Mark Carney, the Bank’s governor, said Threadneedle Street had “no intention and no interest” in implementing negative interest rates and would adopt the full range of the Bank’s other powers to deal with a downturn in the economy.

The Guardian reported that he said: “If we were in a position where the economy needed additional stimulus … we could cut interest rates towards zero. We could engage in additional asset purchases, including a variety of assets.

“We could also provide a perspective where we could adjust our policy horizon – in other words we could shorten our policy horizon over which we wanted to return inflation to target.”

Carney, who was responding to questions from MPs on the Treasury select committee, said the world economy had entered a period of low growth and low interest rates and was likely to be prone to financial shocks.

He added that Threadneedle Street might need to respond with additional stimulus measures, but to protect the profitability of the UK’s banks and building societies, the monetary policy committee (MPC) would avoid cutting from the current base rate of 0.5% to below zero.

The message that negative interest rates would be a last resort comes before an expected push by the European Central Bank to deploy the measure on a bigger scale at its next meeting to increase lending and growth in the eurozone.

Carney said negative rates in the UK would damage building societies, which would find it difficult to make a profit on mortgage lending if they were forced to pay an interest rate on funds deposited at the Bank of England.

The aim of negative interest rates, which effectively puts a charge on savers depositing funds, is to discourage commercial banks from leaving cash on deposit with Threadneedle Street and lend it to businesses and consumers instead.

Some central banks have also pushed rates below zero to discourage foreign investors from depositing funds and putting pressure on the exchange rate. Sweden and Denmark did so to drive down the value of their currencies to maintain parity with the euro.
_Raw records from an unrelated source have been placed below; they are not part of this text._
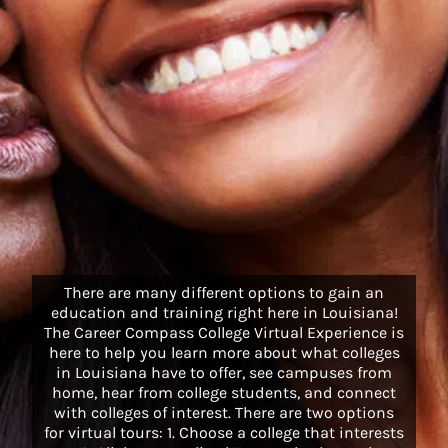
There are many different options to gain an
education and training right here in Louisiana!
The Career Compass College Virtual Experience is
here to help you learn more about what colleges
in Louisiana have to offer, see campuses from
home, hear from college students, and connect
with colleges of interest. There are two options
for virtual tours: 1. Choose a college that interests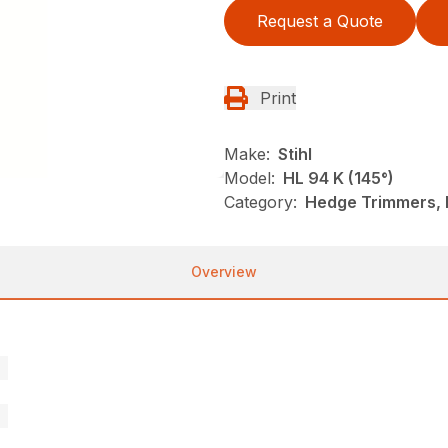
Request a Quote
Print
Make:
Stihl
Model:
HL 94 K (145°)
Category:
Hedge Trimmers, N
Overview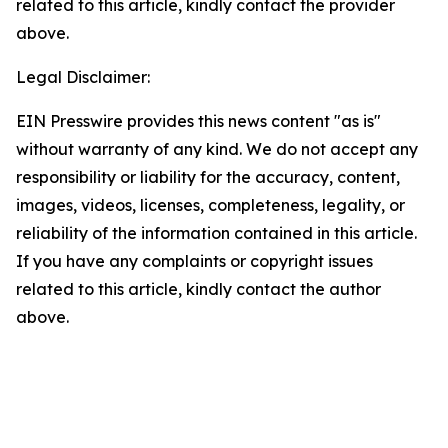
related to this article, kindly contact the provider
above.
Legal Disclaimer:
EIN Presswire provides this news content "as is"
without warranty of any kind. We do not accept any
responsibility or liability for the accuracy, content,
images, videos, licenses, completeness, legality, or
reliability of the information contained in this article.
If you have any complaints or copyright issues
related to this article, kindly contact the author
above.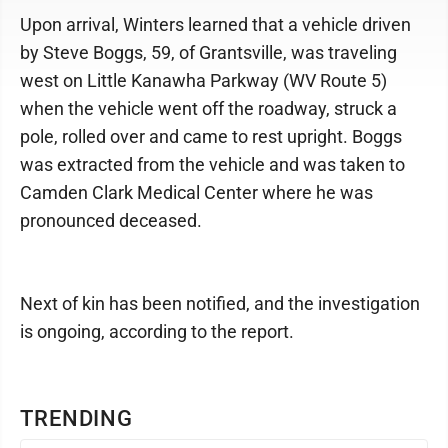
Upon arrival, Winters learned that a vehicle driven
by Steve Boggs, 59, of Grantsville, was traveling
west on Little Kanawha Parkway (WV Route 5)
when the vehicle went off the roadway, struck a
pole, rolled over and came to rest upright. Boggs
was extracted from the vehicle and was taken to
Camden Clark Medical Center where he was
pronounced deceased.
Next of kin has been notified, and the investigation
is ongoing, according to the report.
TRENDING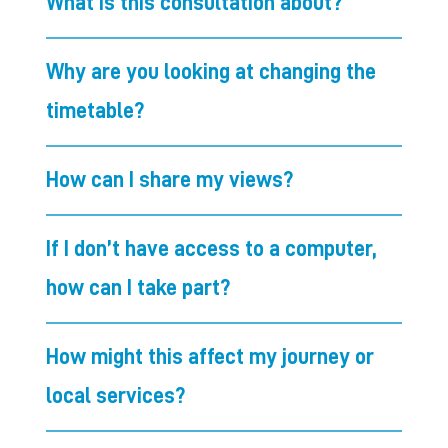
What is this consultation about?
Why are you looking at changing the
timetable?
How can I share my views?
If I don’t have access to a computer,
how can I take part?
How might this affect my journey or
local services?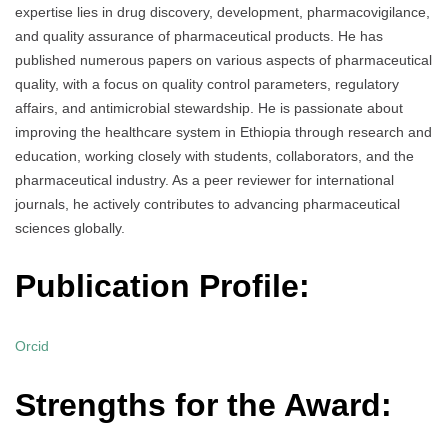
expertise lies in drug discovery, development, pharmacovigilance,
and quality assurance of pharmaceutical products. He has
published numerous papers on various aspects of pharmaceutical
quality, with a focus on quality control parameters, regulatory
affairs, and antimicrobial stewardship. He is passionate about
improving the healthcare system in Ethiopia through research and
education, working closely with students, collaborators, and the
pharmaceutical industry. As a peer reviewer for international
journals, he actively contributes to advancing pharmaceutical
sciences globally.
Publication Profile:
Orcid
Strengths for the Award: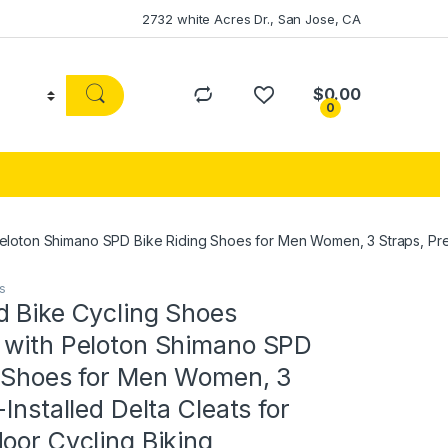
2732 white Acres Dr., San Jose, CA
$
0.00
0
loton Shimano SPD Bike Riding Shoes for Men Women, 3 Straps, Pre-I
s
d Bike Cycling Shoes
 with Peloton Shimano SPD
g Shoes for Men Women, 3
Installed Delta Cleats for
oor Cycling Biking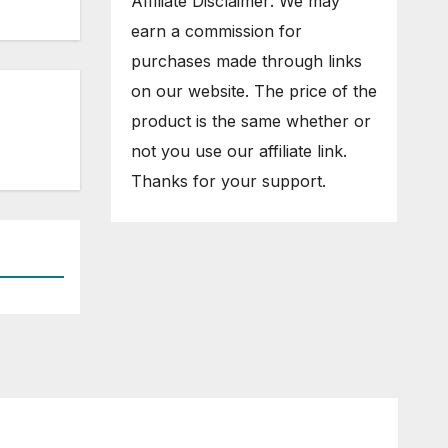
Affiliate Disclaimer: We may
earn a commission for
purchases made through links
on our website. The price of the
product is the same whether or
not you use our affiliate link.
Thanks for your support.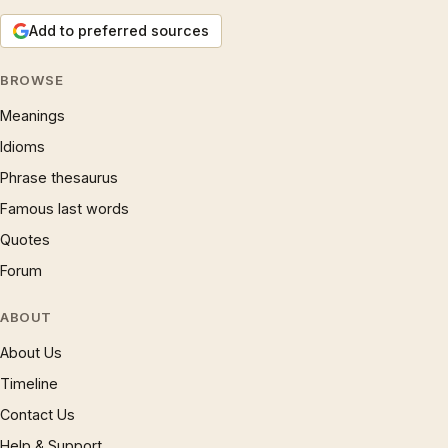
Add to preferred sources
BROWSE
Meanings
Idioms
Phrase thesaurus
Famous last words
Quotes
Forum
ABOUT
About Us
Timeline
Contact Us
Help & Support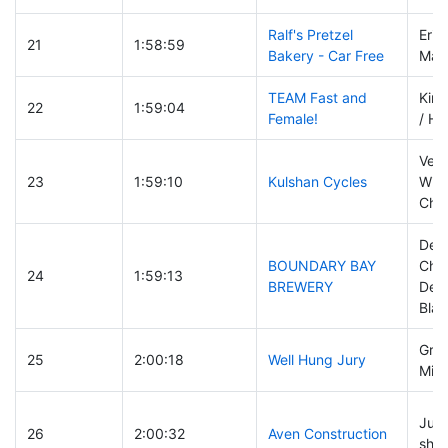
Ralf's Pretzel
Eric
21
1:58:59
Bakery - Car Free
Matt
TEAM Fast and
Kim
22
1:59:04
Female!
/ He
Vero
23
1:59:10
Kulshan Cycles
Wisn
Char
Deb
BOUNDARY BAY
Cha
24
1:59:13
BREWERY
Dei
Blak
Greg
25
2:00:18
Well Hung Jury
Mike
Juli
26
2:00:32
Aven Construction
shek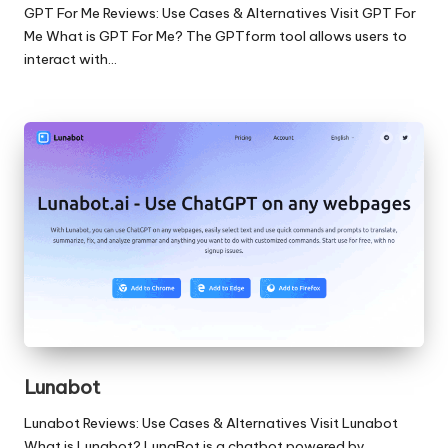
GPT For Me Reviews: Use Cases & Alternatives Visit GPT For
Me What is GPT For Me? The GPTform tool allows users to
interact with…
Lunabot
Lunabot Reviews: Use Cases & Alternatives Visit Lunabot
What is Lunabot? LunaBot is a chatbot powered by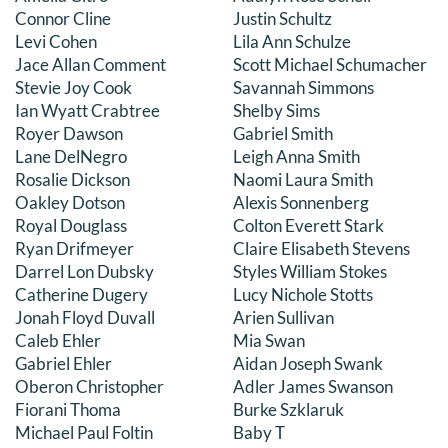
Connor Cline
Justin Schultz
Levi Cohen
Lila Ann Schulze
Jace Allan Comment
Scott Michael Schumacher
Stevie Joy Cook
Savannah Simmons
Ian Wyatt Crabtree
Shelby Sims
Royer Dawson
Gabriel Smith
Lane DelNegro
Leigh Anna Smith
Rosalie Dickson
Naomi Laura Smith
Oakley Dotson
Alexis Sonnenberg
Royal Douglass
Colton Everett Stark
Ryan Drifmeyer
Claire Elisabeth Stevens
Darrel Lon Dubsky
Styles William Stokes
Catherine Dugery
Lucy Nichole Stotts
Jonah Floyd Duvall
Arien Sullivan
Caleb Ehler
Mia Swan
Gabriel Ehler
Aidan Joseph Swank
Oberon Christopher
Adler James Swanson
Fiorani Thoma
Burke Szklaruk
Michael Paul Foltin
Baby T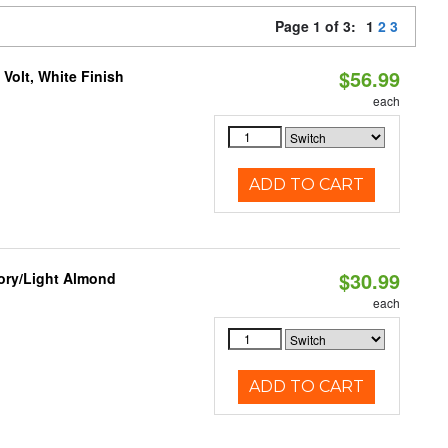
Page 1 of 3:
1
2
3
$56.99
Volt, White Finish
each
ADD TO CART
$30.99
vory/Light Almond
each
ADD TO CART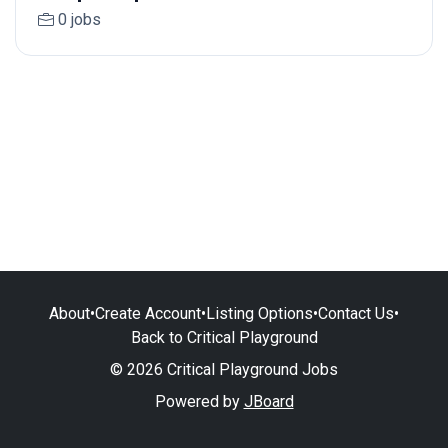
0 jobs
About
•
Create Account
•
Listing Options
•
Contact Us
•
Back to Critical Playground
© 2026 Critical Playground Jobs
Powered by
JBoard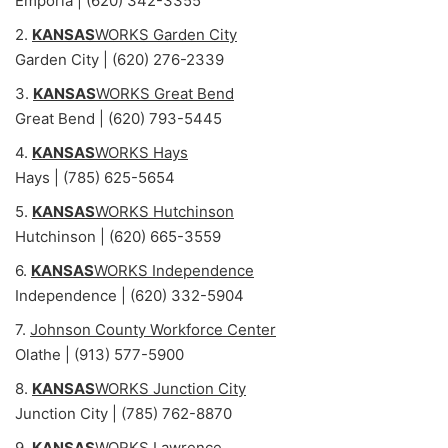
Emporia | (620) 342-3355
2.
KANSAS
WORKS Garden City
Garden City | (620) 276-2339
3.
KANSAS
WORKS Great Bend
Great Bend | (620) 793-5445
4.
KANSAS
WORKS Hays
Hays | (785) 625-5654
5.
KANSAS
WORKS Hutchinson
Hutchinson | (620) 665-3559
6.
KANSAS
WORKS Independence
Independence | (620) 332-5904
7.
Johnson County Workforce Center
Olathe | (913) 577-5900
8.
KANSAS
WORKS Junction City
Junction City | (785) 762-8870
9.
KANSAS
WORKS Lawrence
Japan cut its rates to to depress the value of the yen.

Carney said building societies would find it difficult to make money in a negative interest rate environment.

“We take very seriously the potentially counter-productive impact on the building society sector and the financial sector more broadly.”

He said in Switzerland, mortgage rates have gone up despite the country’s central bank setting negative interest rates. “So it is not clear that the domestic transmission mechanism has been effective,” he noted.

Deputy governor Minouche Shafik said she was sceptical that negative interest rates were passed on by banks to the benefit of customers.

“What we observe from that experience is that the effect is passed on to lower money market rates, but what we don’t see is that it gets passed on to deposit rates,” she said.